## Exercise objective:
Only a number is wanted here: the number of lines of the data that include "Скопировать".

## Supplied data:

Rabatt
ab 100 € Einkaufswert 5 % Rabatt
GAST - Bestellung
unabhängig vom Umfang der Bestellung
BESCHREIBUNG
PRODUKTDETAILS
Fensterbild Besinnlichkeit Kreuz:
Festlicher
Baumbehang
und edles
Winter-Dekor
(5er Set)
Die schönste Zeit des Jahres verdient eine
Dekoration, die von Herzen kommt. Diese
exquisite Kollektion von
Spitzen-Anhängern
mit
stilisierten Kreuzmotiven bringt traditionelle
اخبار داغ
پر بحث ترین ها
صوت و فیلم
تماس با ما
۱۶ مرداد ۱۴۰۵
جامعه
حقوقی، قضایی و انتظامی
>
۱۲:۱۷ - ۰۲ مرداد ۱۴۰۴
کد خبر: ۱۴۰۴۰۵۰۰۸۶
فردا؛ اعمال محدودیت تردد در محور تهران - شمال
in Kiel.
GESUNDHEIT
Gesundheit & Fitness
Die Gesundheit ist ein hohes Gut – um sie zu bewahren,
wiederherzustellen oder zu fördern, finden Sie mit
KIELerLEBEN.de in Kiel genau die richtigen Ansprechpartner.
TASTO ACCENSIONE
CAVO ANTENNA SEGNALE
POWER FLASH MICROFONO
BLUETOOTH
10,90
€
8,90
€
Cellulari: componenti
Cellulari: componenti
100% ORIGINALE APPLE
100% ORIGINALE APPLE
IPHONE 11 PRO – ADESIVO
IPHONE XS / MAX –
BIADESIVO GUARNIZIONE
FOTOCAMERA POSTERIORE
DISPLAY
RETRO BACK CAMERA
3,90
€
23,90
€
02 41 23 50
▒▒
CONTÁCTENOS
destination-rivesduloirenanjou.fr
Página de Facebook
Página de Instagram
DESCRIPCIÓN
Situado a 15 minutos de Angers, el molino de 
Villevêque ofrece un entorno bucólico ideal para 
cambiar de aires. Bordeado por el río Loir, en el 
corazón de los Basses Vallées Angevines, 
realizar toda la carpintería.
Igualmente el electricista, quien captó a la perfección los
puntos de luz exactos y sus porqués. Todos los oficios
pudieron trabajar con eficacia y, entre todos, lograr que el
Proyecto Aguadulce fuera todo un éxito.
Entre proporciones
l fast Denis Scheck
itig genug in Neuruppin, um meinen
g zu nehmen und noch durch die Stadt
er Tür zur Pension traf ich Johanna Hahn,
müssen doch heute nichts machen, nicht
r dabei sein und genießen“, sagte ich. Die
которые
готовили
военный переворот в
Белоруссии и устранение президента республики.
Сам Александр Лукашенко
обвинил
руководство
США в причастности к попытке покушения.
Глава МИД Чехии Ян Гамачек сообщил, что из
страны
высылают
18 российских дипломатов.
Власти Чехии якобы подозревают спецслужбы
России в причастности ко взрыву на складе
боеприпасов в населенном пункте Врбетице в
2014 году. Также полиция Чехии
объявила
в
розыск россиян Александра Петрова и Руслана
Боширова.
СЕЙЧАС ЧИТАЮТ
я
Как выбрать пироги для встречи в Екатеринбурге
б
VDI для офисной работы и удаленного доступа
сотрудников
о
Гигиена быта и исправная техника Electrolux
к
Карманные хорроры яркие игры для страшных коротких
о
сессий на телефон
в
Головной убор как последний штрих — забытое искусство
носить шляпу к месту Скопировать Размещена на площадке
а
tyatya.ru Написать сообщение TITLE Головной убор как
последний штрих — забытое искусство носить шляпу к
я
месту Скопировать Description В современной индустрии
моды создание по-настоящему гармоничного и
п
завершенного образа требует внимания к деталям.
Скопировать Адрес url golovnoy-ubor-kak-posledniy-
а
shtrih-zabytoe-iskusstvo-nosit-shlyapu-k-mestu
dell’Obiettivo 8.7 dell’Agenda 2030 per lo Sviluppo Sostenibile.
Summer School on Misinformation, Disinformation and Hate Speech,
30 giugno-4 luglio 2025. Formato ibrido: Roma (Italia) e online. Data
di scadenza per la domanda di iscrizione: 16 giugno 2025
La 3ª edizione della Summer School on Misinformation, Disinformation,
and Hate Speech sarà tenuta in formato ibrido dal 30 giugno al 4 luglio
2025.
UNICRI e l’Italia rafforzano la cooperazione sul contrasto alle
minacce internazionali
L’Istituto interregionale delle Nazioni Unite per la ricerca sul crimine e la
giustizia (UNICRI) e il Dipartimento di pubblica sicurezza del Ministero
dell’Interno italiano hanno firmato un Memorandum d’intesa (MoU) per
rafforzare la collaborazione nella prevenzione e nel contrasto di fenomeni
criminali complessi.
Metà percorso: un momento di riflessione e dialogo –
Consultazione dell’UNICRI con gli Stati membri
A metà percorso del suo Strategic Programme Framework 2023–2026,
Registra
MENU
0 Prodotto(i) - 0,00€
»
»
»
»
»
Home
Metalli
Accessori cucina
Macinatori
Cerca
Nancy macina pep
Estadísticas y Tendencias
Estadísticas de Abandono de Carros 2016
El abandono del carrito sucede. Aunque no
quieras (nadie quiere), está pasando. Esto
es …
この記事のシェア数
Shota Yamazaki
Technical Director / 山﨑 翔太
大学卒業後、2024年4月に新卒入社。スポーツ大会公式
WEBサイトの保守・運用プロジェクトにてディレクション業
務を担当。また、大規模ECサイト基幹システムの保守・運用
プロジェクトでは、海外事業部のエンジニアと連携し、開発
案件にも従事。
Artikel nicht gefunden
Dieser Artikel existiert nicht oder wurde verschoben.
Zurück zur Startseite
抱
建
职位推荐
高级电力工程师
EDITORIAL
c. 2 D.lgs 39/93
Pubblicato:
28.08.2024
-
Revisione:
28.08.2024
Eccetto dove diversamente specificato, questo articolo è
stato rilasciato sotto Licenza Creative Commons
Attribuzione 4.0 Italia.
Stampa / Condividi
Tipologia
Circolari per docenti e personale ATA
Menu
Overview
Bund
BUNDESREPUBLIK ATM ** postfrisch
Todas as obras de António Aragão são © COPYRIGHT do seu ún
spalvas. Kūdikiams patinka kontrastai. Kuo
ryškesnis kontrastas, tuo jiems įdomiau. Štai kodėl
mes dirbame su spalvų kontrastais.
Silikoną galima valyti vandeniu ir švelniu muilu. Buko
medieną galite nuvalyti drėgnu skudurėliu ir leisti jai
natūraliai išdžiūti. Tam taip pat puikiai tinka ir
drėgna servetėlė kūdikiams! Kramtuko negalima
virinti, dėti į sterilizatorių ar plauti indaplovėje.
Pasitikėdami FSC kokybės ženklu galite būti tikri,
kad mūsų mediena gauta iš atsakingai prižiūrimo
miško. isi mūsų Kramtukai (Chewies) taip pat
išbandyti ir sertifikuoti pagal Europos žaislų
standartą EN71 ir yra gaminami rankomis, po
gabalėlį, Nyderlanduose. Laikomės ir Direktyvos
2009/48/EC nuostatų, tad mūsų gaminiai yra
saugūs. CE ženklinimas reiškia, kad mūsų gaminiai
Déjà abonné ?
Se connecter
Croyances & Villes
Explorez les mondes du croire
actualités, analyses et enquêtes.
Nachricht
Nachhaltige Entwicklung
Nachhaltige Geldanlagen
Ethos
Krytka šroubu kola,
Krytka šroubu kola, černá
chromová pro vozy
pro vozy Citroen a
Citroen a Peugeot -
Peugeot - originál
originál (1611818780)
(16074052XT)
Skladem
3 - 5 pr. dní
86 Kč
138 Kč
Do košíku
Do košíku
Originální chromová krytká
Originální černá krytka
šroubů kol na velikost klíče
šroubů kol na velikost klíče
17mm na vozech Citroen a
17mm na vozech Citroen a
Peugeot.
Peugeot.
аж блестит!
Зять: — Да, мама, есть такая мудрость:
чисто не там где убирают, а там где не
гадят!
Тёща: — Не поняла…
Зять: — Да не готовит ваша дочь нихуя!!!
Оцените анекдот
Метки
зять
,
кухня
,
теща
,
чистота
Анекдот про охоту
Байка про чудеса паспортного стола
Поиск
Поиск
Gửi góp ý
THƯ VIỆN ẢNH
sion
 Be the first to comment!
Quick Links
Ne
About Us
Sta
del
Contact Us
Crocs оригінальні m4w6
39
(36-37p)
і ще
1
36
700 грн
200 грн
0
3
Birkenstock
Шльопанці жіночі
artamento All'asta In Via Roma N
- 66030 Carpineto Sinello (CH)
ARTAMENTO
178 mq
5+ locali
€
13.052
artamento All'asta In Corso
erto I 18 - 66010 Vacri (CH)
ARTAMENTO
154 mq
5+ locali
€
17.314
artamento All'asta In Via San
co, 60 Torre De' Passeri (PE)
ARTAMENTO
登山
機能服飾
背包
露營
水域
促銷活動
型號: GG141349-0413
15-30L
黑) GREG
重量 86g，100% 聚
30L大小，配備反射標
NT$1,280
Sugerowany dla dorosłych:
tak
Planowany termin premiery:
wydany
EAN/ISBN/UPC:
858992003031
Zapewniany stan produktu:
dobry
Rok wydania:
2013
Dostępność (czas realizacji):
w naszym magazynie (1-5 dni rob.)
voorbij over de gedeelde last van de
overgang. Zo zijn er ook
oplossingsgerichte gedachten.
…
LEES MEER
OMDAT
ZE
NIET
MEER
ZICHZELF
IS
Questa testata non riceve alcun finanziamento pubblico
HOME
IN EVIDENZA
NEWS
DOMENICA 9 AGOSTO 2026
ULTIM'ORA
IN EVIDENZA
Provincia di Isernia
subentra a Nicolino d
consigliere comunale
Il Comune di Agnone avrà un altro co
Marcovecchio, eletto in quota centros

## Finished exercise:
3